Choice Hotels reports full year 2011 adjusted diluted EPS of $1.92

Choice Hotels International, Inc., reported the following highlights for fourth quarter and full year 2011: Adjusted diluted earnings per share (“EPS”) for full year 2011 were $1.92 compared to $1.82 for full year 2010.  Diluted EPS were $1.85 for 2011 compared to $1.80 for 2010.  Adjusted diluted EPS for full year 2011 and 2010 exclude certain special items, as described below, totaling $0.07 and $0.02, respectively.

Excluding special items, adjusted earnings before interest, taxes, depreciation and amortization (“EBITDA”) increased 8% to $184.3 million for the year ended December 31, 2011, compared to $170.8 million for the year ended December 31, 2010. Operating income increased 7% from $160.8 million for the year ended December 31, 2010 to $171.9 million for same period of 2011.

Franchising revenues increased 9% from $262.8 million for the year ended December 31, 2010 to $285.4 million for the same period of 2011.  Total revenues increased 7% to $638.8 million for the year ended December 31, 2011 compared to the same period of 2010.

The effective income tax rate for the year ended December 31, 2011 was 30.1% compared to 32.1% for the same period of the prior year. Excluding discrete items, totaling $5.1 million and $3.2 million recorded during the years ended December 31, 2011 and 2010, the company’s effective income tax rate was approximately 33.4% and 34.2%, respectively.

Worldwide unit growth increased 0.6 percent from December 31, 2010 comprised of domestic and international unit growth of 0.2 percent and 2.4 percent, respectively. 

Domestic system-wide revenue per available room (“RevPAR”) increased 6.2% for full year 2011 compared to the same period of 2010 as occupancy and average daily rates increased 220 basis points and 1.9 percent, respectively.

The effective royalty rate increased 3 basis points to 4.32% for the year ended December 31, 2011 compared to 4.29% for the same period of the prior year.

The company executed 332 new domestic hotel franchise contracts for the year ended December 31, 2011 compared to 357 new domestic hotel franchise contracts in the prior year.

The number of worldwide hotels under construction, awaiting conversion or approved for development at December 31, 2011 was 490 hotels representing 39,675 rooms;

During the year ended December 31, 2011, the company purchased approximately 1.6 million shares of its common stock at an average price of $31.59 for a total cost of $51.0 million under the share repurchase program.

Fourth Quarter Results

Adjusted EPS for fourth quarter 2011 increased 10% to $0.46 compared to $0.42 for the same period of the prior year. Diluted EPS were $0.42 for the fourth quarter of 2011 compared to $0.40 for the same period of 2010.  Adjusted diluted EPS for fourth quarter 2011 and 2010 exclude certain special items, as described below, totaling $0.04 and $0.02, respectively.

Excluding special items, adjusted EBITDA were $44.3 million for the three months ended December 31, 2011, compared to $41.5 million for the same period of 2010. Operating income for the three months ended December 31, 2011 and 2010 was $38.7 million and $38.4 million, respectively.

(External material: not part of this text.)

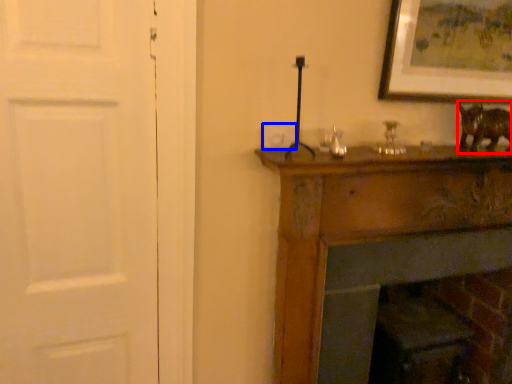 Question: Which point is closer to the camera, animal (highlighted by a red box) or light switch (highlighted by a blue box)?

Choices:
 (A) animal
 (B) light switch

Answer: (B)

Franchising revenues increased 10% from $66.9 million for the three months ended December 31, 2010 to $73.9 million for the same period of 2011.  Total revenues for the three months ended December 31, 2011 increased 7% compared to the same period of 2010.

Domestic system-wide RevPAR increased 7.8% for the fourth quarter of 2011 compared to the same period of 2010 as a result of occupancy rates increasing 260 basis points and a 2.7% increase in average daily rates.   

The company executed 128 new domestic hotel franchise contracts for the three months ended December 31, 2011 compared to 161 contracts executed in the same period of the prior year.

“We are pleased with the continued strong gains we achieved in domestic RevPAR during the fourth quarter and the growth of our global franchise system,” said Stephen P. Joyce, president and chief executive officer. “While the near term franchise sales environment remains challenging, we believe that our well-known diversified brands will continue to resonate with developers and hotel owners due to our focus on owners’ property-level profitability and return on investment. We remain focused on prudently managing our brands, gaining operating efficiencies and returning value to our shareholders.”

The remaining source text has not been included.